Provided data:
********************
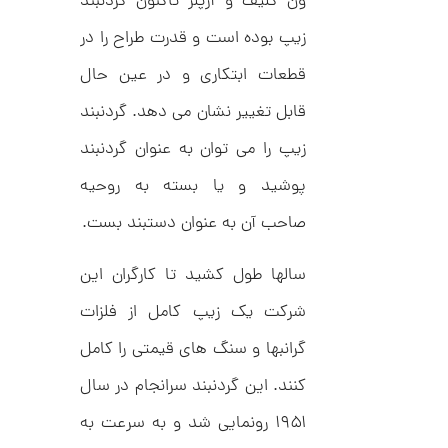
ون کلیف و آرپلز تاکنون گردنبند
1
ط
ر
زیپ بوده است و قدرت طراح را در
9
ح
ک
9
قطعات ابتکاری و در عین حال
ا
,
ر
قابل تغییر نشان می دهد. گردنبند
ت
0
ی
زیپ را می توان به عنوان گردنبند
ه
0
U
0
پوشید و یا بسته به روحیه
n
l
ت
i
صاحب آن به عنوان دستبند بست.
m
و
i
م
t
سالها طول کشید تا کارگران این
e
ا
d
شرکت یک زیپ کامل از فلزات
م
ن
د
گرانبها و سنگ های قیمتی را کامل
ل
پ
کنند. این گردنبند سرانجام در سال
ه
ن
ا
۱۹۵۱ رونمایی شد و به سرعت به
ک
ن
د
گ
********************
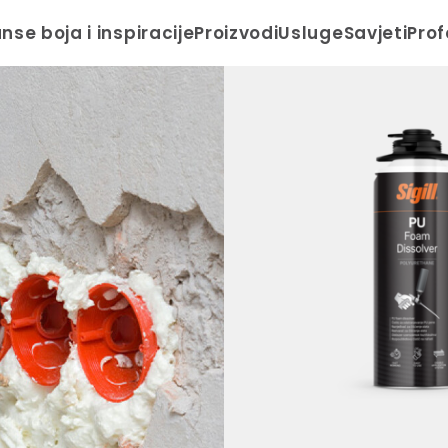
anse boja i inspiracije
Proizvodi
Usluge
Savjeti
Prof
********************
What you need to do:
Wherever a line of the listing above contains the string "کامل", copy that line.

Result:
شرکت یک زیپ کامل از فلزات
گرانبها و سنگ های قیمتی را کامل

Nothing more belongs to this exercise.